Vio fuhr hektisch herum. Bei all der Musik und den Gesprächen hatte sie niemanden heraufsteigen hören.
„Sorry, ich wollte dich nicht erschrecken!“ Ein Grinsen blitzte auf. Ein unwiderstehliches Grinsen, um genau zu sein. Mutmaßlich die Mutter aller unwiderstehlichen Grinsen. Und es gehörte einem Fremden, dem es ausgesprochen gut stand. „Hi, ich bin Bene.“
Benedikt van der Rijk – der Neuzugang, natürlich! Unter den Frauen im Club hatte es seit Wochen fast kein anderes Thema mehr gegeben. In jedem Gespräch fiel irgendwann ein Satz wie „Hast du Bene schon kennengelernt?“, „Ach, ich wünschte, ich wäre zehn Jahre jünger, der wäre genau mein Fall!“ oder „Schade, dass er immer Einer rudert, so lernt man ihn ja nie richtig kennen.“
Jetzt, wo er vor ihr stand, konnte Vio die ganze Aufregung sehr gut verstehen. Dieser Bene sah wirklich verboten gut aus! Mit seinen etwas längeren, von der Sonne gebleichten Haaren, den blauen Augen und den muskulösen Schultern könnte man ihn sich auch perfekt auf dem Titelblatt der ‚Men’s Health’ vorstellen.
„Du kannst doch sprechen, oder?“ Das neckische Grinsen wurde noch eine Spur breiter. Offenbar war er es gewohnt, dass Frauen in seiner Gegenwart zu Salzsäulen erstarrten. Er stieg die letzten Sprossen der Leiter zu ihr hinauf und stand nun in seiner ganzen Größe vor ihr. Sie reichte ihm gerade mal bis zur Schulter, obwohl sie fast 1,70 m groß war.
„Ach weißt du, das mache ich den ganzen Tag für Geld. Privat rede ich eigentlich nie.“
Auf Benes Stirn bildete sich eine Falte, und er sah eindeutig irritiert aus. Ups! Kein Fan von Ironie.
„Scherz. Ich bin Vio.“ Lächelnd streckte sie ihm ihre Hand entgegen. Sein Gesicht entspannte sich, und er nahm ihre Hand.

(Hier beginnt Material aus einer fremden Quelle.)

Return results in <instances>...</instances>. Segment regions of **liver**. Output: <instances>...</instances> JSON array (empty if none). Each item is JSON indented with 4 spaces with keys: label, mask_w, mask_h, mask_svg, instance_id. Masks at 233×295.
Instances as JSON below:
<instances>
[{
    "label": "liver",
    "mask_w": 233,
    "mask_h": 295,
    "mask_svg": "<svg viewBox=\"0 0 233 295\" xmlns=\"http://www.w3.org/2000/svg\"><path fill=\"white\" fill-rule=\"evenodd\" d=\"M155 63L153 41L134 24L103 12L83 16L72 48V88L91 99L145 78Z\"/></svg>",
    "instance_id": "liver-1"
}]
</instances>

„Oh, Viola Hagenstett ...  die Frau Moderatorin!“ Wie originell. War ja klar: großartige Optik, nichts dahinter. Aber mit diesem Grinsen kam der Kerl sicher auch ohne coole Sprüche weit genug, vermutete Vio. „Die Mädels hier im Club sind alle große Fans von dir“, fügte er hinzu.

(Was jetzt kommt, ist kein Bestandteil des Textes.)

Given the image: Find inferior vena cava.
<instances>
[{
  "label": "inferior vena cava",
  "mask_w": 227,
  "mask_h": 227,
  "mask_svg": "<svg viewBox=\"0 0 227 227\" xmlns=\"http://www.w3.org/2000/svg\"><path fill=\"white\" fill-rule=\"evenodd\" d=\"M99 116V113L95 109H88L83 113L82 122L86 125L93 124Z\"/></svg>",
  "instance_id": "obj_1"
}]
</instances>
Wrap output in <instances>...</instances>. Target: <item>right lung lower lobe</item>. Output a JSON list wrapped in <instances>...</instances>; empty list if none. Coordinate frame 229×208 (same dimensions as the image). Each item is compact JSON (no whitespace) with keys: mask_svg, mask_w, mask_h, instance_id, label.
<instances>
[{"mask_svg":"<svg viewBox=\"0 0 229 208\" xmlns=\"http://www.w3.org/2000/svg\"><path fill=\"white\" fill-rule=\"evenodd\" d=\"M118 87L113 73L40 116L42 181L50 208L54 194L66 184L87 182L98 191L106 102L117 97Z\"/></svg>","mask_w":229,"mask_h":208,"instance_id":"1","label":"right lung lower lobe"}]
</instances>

Von dir noch viel mehr, dachte Vio, ließ diesen Gedanken aber lieber unausgesprochen.
„Und jetzt, wo ich dich endlich kennenlerne, kann ich sie wirklich gut verstehen“, fuhr Bene fort und ließ seinen Blick mit größter Selbstverständlichkeit an ihr hinunter- und wieder heraufgleiten. „Wobei ich vermutlich etwas andere Beurteilungskriterien habe ...“

* * *

„Du hast was???“, Gwens Empörung war weder zu übersehen noch zu überhören.

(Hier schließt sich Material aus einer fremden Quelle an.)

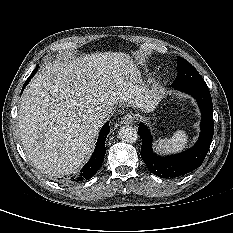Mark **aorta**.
<instances>
[{"label":"aorta","instance_id":"aorta-1","mask_svg":"<svg viewBox=\"0 0 233 233\" xmlns=\"http://www.w3.org/2000/svg\"><path fill=\"white\" fill-rule=\"evenodd\" d=\"M118 136L125 143H134L138 138V131L132 126L125 125L119 129Z\"/></svg>","mask_w":233,"mask_h":233}]
</instances>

„Ein Taxi nach Hause genommen! Ja, ich weiß, das war blöd ...“
Gestern Abend war es Vio noch sehr vernünftig und clever vorgekommen, Bene nach ein bisschen Geplänkel und einem eher flüchtigen Gute-Nacht-Kuss auf der romantischen Insel nicht mit nach Hause zu nehmen. Okay, vielleicht traf ‚vernünftig und clever’ nicht ganz den Kern der Sache. Sie war wirklich ziemlich außer Übung, was Männer betraf. Ihre letzte Affäre lag etliche Monate zurück, und ihre letzte richtige Beziehung sogar fast drei Jahre. Und beides gab wenig Anlass, sich selbstbewusst in das nächste Abenteuer zu stürzen. Aber immerhin hatte sie Bene ihre Telefonnummer gegeben! Allerdings hatte er sich bisher noch nicht gemeldet, also war die schnelle Flucht getreu Großmutters Ratschlag ‚Willst du gelten, mach dich selten!’ wahrscheinlich doch eine Fehlkalkulation gewesen.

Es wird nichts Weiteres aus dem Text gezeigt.